= Beginning of Section =
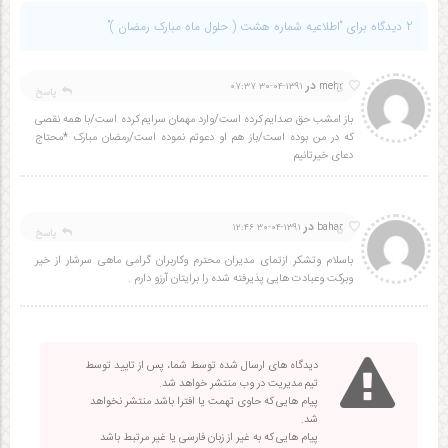
2 دیدگاه برای “اطلاعیه شماره هشت ( حلول ماه مبارک رمضان )”
در
5
۱۳۹۱-۰۴-۳۰ ۰۷:۳۷
mehr
پاسخ
باز امشب حق صدایم کرده است/وارد مهمان سرایم کرده است/با همه نقصی
که در من بوده است/باز هم او دعوتم نموده است/رمضان مبارک *محتاج
دعای خیرتانیم
در
6
۱۳۹۱-۰۴-۳۰ ۱۲:۴۶
bahar
پاسخ
باسلام وتشکر ازتمای مدیران محترم وکاربران گرامی ماهی سرشار از خیر
وبرکت وعبادت هایی پذیرفته شده را برایتان آرزو دارم .
دیدگاه های ارسال شده توسط شما، پس از تایید توسط
تیم مدیریت در وب منتشر خواهد شد.
پیام هایی که حاوی تهمت یا افترا باشد منتشر نخواهد
شد.
پیام هایی که به غیر از زبان فارسی یا غیر مرتبط باشد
= End of Section =
:: Problem ::
Would you output the lines from the one that contains "تیم مدیریت در وب منتشر خواهد شد." to the end of the data, both ends included, exactly as they appear?

:: Task result ::
تیم مدیریت در وب منتشر خواهد شد.
پیام هایی که حاوی تهمت یا افترا باشد منتشر نخواهد
شد.
پیام هایی که به غیر از زبان فارسی یا غیر مرتبط باشد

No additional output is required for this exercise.